Dicen que a la presidenta de Andalucía, Susana Díaz, se le ablandó el corazón y derramó unas elocuentes lágrimas --aquellas que no se pueden evitar, o las que se exageran por motivos espurios-- durante la tormentosa reunión del comité federal del PSOE que acabó con la defenestración de Pedro Sánchez como secretario general del partido. Susana, aunque haya quien se ha encargado de extender la idea contraria, tiene su corazoncito.
Las del pasado 1 de octubre fueron sus segundas lágrimas elocuentes conocidas. Las primeras datan de 2001. Díaz era, por aquel entonces, delegada de Empleo y Juventud en el Ayuntamiento de Sevilla. Los que la conocieron en aquellas fechas aseguran que ya apuntaba maneras. Era una joven muchacha con aspiraciones de liderazgo y con la firme convicción de materializarlo. Tenía lo que se ha de tener en política para llegar a buen puerto: vista larga, paso firme y la necesaria dosis de mala leche (parafraseando un conocido lema de la Guardia Civil).
Un día decidió verse (o vérselas) con el entonces delegado de Empleo de la Junta de Andalucía, el ex alcalde de Camas y hombre de confianza de Manuel Chaves, Antonio Rivas. Y Susana, que ya entonces había dado muestras de su talante, dicen que irrumpió en el despacho de Rivas como un elefante en una cacharrería: con malos modos, con chulería, con la prepotencia de quien se cree lo que no es. Se abrió paso entre el personal de seguridad, apartó a la secretaria del delegado de Empleo e irrumpió en su despacho poco menos que con la exigencia de ser recibida por ser ella quien era y con una urgencia y prepotencia intempestivas, totalmente fuera de lugar.

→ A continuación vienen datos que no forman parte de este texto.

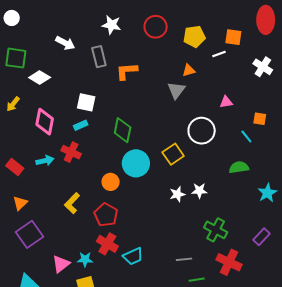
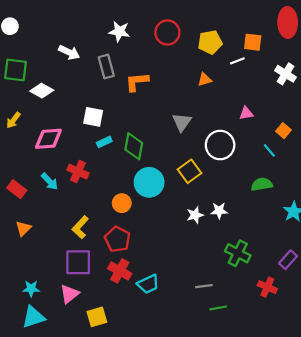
gray triangle: (176, 90) -> (182, 122), moved
orange square: (260, 119) -> (283, 131), turned 32
pink diamond: (45, 122) -> (48, 139), turned 76
cyan rectangle: (81, 125) -> (104, 142), moved
cyan arrow: (45, 161) -> (50, 181), turned 60
purple square: (30, 234) -> (78, 262), moved, turned 36
cyan star: (85, 259) -> (31, 289), moved
red cross: (229, 262) -> (267, 287), moved, size x0.7

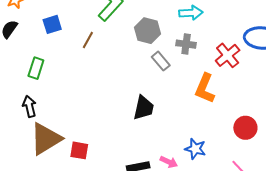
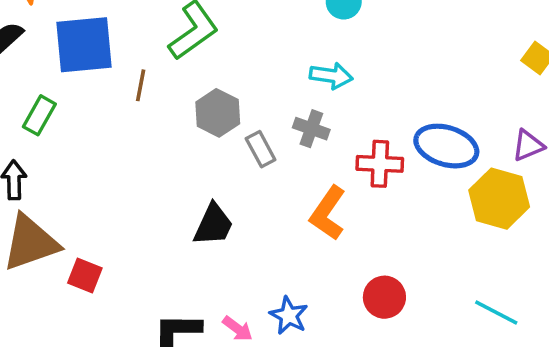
blue square: (52, 24) -> (84, 45), size x1.8
gray hexagon: (147, 31) -> (218, 113), moved
brown line: (88, 40) -> (141, 85), turned -30
red cross: (228, 55) -> (380, 164), turned 30

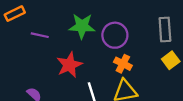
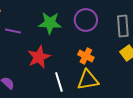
purple circle: (115, 35) -> (86, 20), moved

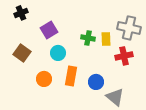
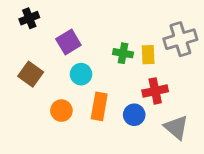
gray cross: (129, 28) -> (180, 39), turned -30
red cross: (124, 56) -> (155, 91), moved
gray triangle: (115, 97) -> (176, 127), moved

Rivas, hombre bregado y rebregado en las tempestuosas lides políticas, la invitó con cortesia a salir de su despacho, a salir del edificio, a pedir hora y cita como cualquier ciudadano y a aprender modales. Susana, avergonzada y humillada, rompió a llorar y se fue por donde llegó pero con la cabeza gacha. Fueron sus primeras lágrimas elocuentes, pero esas (las de hace 15 años) ...inevitables.